What effect lofty structures may have upon the public and private rights of the wider neighborhood as to air and sunlight, might be a profitable subject of research for the Sage Foundation. For the question how it shall secure light and air for its inmates is no more serious than how it obstructs the light and air of others. The enforced twilight of those deep gorges known as streets, and of buildings even some distance removed; the absence of sunshine with its purifying influence upon pavements and surrounding walls and apartments; the changed direction of winds and aircurrents, said to be particularly and sometimes violently illustrated by the flutter of wind around the Flatiron Building in New York, and certainly to be anticipated from the standpoint of the seafaring man or the aviator, accustomed to study the deflecting and obstructing effects of cliffs and bluffs upon an element to which he commits life and limb, — all these have a subtle and obscure but an undoubted hygienic and sociological effect, and suggest that the invader of the air, like the builder of a breakwater, must be held to account for any disturbance he may cause in the balance of nature.
III
One other burden these abnormal structures throw upon the public, which it is only now beginning to shoulder. Beauty is coming to be recognized as a necessity of life, — a true factor of the abundant life, — instead of as a mere luxury for the leisure class. Even that portion of the public that does not accept this new appraisal has begun to take account of beauty as a commercial asset. The mirror is being held up to our cities as never before. The landscape architect is abroad in the land, and we hear of parks and boulevards and river-basins and water-fronts and sky-lines. It is time. The water-fronts of our American cities fairly reek, and the dainty craft that ply between them must needs hold up their skirts as they enter and retire. And now we are thrusting teeth into the sky-line. Nothing is more grotesque (unless it be the panoply of bespangled billboards with which Boston emblazons her approaches) than the semi-toothless grin with which New York greets the friendly visitor to her shores. In the absence of upper teeth to engage the straggling molars and protruding bicuspids that project upwards, their display is suggestive of a redolent cobpipe which the dame seems momentarily to have taken from between them as she extends a grimy hand in welcome, meanwhile belching volumes of smoke from her hospitable throat.
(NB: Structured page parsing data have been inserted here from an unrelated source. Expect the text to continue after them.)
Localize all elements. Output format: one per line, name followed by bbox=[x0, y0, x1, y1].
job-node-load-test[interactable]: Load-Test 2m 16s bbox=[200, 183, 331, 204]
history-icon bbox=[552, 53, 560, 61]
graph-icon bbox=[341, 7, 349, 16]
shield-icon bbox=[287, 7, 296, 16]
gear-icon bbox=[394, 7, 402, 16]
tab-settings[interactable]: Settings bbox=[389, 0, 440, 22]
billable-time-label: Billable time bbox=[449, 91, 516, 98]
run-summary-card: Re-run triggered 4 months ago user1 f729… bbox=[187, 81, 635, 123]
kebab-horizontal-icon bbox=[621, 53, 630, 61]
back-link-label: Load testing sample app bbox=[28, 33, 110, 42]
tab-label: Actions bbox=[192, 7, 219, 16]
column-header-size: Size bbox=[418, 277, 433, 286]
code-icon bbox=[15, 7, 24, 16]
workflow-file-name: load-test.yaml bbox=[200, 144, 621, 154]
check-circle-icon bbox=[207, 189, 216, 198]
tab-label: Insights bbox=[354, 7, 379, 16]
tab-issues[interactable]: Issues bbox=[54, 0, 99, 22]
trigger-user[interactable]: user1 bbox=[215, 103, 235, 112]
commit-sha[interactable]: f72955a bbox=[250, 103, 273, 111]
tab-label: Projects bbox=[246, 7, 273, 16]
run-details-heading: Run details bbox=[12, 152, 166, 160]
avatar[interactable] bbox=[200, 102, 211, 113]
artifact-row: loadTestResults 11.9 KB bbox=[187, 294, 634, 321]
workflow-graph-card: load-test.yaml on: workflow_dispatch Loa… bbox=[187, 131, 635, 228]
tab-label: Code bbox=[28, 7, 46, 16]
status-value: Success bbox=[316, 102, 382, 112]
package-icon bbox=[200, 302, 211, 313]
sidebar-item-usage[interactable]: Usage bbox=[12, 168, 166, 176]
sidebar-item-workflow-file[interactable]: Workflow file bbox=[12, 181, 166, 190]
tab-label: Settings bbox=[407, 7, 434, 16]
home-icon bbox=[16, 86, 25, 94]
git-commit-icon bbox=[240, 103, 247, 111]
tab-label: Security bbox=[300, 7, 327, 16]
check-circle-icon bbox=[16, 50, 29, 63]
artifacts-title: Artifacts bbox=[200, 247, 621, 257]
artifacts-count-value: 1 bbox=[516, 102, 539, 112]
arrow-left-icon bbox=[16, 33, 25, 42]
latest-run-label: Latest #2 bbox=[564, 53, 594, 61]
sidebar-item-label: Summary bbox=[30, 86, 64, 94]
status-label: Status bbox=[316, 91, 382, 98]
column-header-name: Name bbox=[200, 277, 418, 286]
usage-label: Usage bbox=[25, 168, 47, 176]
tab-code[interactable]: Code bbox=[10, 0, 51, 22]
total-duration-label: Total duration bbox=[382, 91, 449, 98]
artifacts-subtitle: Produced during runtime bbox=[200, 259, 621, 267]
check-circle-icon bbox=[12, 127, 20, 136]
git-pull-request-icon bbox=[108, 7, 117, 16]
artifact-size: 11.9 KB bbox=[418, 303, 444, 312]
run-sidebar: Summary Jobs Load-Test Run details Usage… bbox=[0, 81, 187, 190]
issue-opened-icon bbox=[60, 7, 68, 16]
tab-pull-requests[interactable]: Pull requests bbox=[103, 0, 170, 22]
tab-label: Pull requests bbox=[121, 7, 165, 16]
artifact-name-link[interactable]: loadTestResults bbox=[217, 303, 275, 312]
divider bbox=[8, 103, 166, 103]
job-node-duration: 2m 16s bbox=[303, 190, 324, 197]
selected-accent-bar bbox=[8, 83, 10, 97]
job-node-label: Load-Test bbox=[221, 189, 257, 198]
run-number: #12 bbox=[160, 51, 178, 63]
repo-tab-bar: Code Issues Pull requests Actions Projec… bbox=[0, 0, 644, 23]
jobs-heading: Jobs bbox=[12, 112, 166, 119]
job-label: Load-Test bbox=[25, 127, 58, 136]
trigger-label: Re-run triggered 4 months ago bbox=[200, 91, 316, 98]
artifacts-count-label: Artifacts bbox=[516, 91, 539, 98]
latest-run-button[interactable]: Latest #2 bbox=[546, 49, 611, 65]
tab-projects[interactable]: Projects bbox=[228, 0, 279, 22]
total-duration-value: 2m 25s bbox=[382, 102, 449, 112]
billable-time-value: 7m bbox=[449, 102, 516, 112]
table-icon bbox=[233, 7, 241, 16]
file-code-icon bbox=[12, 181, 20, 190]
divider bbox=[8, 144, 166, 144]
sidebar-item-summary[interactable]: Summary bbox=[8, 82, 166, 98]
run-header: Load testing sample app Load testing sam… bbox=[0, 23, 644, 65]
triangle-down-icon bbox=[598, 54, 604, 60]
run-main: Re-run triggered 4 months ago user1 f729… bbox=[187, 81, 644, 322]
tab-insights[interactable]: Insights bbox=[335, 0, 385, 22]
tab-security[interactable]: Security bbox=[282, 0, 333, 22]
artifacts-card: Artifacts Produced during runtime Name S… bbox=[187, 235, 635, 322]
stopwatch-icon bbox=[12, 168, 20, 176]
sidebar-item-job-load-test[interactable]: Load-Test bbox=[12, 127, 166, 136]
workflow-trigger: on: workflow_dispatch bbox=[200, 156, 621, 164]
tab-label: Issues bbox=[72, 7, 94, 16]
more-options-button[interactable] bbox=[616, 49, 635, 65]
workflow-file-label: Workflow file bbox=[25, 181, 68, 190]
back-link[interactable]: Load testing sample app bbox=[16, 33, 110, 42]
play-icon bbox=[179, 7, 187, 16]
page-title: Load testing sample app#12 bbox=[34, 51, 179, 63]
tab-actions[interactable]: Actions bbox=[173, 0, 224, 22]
Some Martian astronomer, observing our modest planet through his mighty telescope as New York’s profile turns into view, may startle the scientists of that canal-bedecked orb with the discovery of one portion of our mundane sphere where the planking has been ripped off and the spikes left sticking in the timbers. Perhaps if he looks more closely he may find other proofs to confirm his hypothesis that Terra is inhabited on the inside and that here is a place with the lid off.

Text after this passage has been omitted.